• DATA RECORDS:
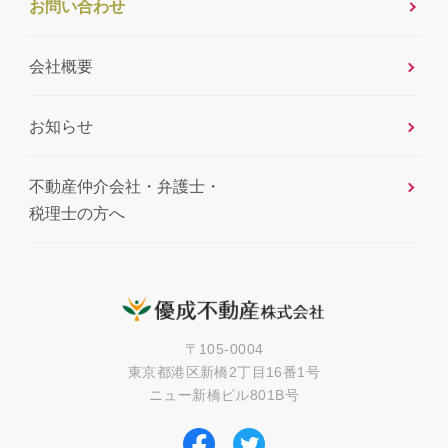
お問い合わせ
会社概要
お知らせ
不動産仲介会社・弁護士・
税理士の方へ
〒105-0004
東京都港区新橋2丁目16番1号
ニュー新橋ビル801B号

• PROBLEM:
Leave the pictures out, and transcribe each of the records exactly.

• SOLUTION TO THE EXERCISE:
お問い合わせ
会社概要
お知らせ
不動産仲介会社・弁護士・
税理士の方へ
〒105-0004
東京都港区新橋2丁目16番1号
ニュー新橋ビル801B号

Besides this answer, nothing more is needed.